Data extracted from a collection

━━━━

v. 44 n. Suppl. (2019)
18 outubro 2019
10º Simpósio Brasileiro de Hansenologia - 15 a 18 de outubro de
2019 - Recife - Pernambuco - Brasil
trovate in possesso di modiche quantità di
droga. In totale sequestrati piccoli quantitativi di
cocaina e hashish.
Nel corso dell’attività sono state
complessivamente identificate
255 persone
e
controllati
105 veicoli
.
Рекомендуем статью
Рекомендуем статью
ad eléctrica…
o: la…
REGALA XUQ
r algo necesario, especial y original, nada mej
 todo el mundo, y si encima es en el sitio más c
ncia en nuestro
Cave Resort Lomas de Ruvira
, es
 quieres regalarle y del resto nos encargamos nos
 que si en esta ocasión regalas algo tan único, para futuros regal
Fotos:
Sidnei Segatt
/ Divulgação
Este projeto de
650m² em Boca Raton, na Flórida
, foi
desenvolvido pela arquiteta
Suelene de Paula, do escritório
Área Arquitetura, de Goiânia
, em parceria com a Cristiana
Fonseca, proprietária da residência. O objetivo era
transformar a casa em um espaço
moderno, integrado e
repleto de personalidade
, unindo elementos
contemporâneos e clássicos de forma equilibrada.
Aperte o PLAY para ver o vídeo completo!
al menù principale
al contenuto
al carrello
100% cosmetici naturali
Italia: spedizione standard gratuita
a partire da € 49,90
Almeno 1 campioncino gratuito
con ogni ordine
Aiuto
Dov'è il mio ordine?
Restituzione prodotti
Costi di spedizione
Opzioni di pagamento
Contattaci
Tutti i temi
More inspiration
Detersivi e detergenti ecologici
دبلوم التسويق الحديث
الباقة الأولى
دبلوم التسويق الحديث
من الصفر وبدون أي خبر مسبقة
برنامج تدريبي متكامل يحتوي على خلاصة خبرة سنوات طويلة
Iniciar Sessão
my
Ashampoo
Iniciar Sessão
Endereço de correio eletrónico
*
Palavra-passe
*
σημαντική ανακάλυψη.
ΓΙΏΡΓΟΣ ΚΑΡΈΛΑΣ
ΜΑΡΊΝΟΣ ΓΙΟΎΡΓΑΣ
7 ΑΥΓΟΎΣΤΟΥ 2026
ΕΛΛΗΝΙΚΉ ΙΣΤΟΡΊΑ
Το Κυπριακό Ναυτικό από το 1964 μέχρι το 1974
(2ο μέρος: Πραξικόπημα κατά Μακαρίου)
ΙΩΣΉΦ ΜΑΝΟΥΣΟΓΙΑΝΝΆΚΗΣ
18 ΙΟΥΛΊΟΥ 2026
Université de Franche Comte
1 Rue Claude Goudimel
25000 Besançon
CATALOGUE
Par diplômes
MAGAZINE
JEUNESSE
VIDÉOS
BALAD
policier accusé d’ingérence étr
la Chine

━━━━

→ **Action item**:
Where the data above reaches the line holding "droga. In totale", begin printing, and stop after the line holding "a partire da € 49,90". Each line must be reproduced exactly, with nothing else added.

→ **Answer box**:
droga. In totale sequestrati piccoli quantitativi di
cocaina e hashish.
Nel corso dell’attività sono state
complessivamente identificate
255 persone
e
controllati
105 veicoli
.
Рекомендуем статью
Рекомендуем статью
ad eléctrica…
o: la…
REGALA XUQ
r algo necesario, especial y original, nada mej
 todo el mundo, y si encima es en el sitio más c
ncia en nuestro
Cave Resort Lomas de Ruvira
, es
 quieres regalarle y del resto nos encargamos nos
 que si en esta ocasión regalas algo tan único, para futuros regal
Fotos:
Sidnei Segatt
/ Divulgação
Este projeto de
650m² em Boca Raton, na Flórida
, foi
desenvolvido pela arquiteta
Suelene de Paula, do escritório
Área Arquitetura, de Goiânia
, em parceria com a Cristiana
Fonseca, proprietária da residência. O objetivo era
transformar a casa em um espaço
moderno, integrado e
repleto de personalidade
, unindo elementos
contemporâneos e clássicos de forma equilibrada.
Aperte o PLAY para ver o vídeo completo!
al menù principale
al contenuto
al carrello
100% cosmetici naturali
Italia: spedizione standard gratuita
a partire da € 49,90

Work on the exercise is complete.